Begin at the top of the listing below. Write each line out exactly, ending with the line that holds "Ver Todos (6)".

── Supplied material ──

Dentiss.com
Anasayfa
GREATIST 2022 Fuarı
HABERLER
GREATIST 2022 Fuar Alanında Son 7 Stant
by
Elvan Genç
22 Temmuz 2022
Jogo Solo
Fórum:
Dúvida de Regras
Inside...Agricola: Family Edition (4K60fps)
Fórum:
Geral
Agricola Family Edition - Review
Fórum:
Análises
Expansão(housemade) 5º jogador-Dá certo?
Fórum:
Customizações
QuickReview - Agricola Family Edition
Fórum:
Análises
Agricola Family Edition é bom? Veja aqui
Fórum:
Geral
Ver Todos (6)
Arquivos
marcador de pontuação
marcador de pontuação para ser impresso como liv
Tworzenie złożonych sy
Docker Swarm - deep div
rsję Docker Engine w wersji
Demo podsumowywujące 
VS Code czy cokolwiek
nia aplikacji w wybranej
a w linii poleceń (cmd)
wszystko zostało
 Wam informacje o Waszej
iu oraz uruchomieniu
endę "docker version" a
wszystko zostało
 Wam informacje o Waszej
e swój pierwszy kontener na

───

## Output
Dentiss.com
Anasayfa
GREATIST 2022 Fuarı
HABERLER
GREATIST 2022 Fuar Alanında Son 7 Stant
by
Elvan Genç
22 Temmuz 2022
Jogo Solo
Fórum:
Dúvida de Regras
Inside...Agricola: Family Edition (4K60fps)
Fórum:
Geral
Agricola Family Edition - Review
Fórum:
Análises
Expansão(housemade) 5º jogador-Dá certo?
Fórum:
Customizações
QuickReview - Agricola Family Edition
Fórum:
Análises
Agricola Family Edition é bom? Veja aqui
Fórum:
Geral
Ver Todos (6)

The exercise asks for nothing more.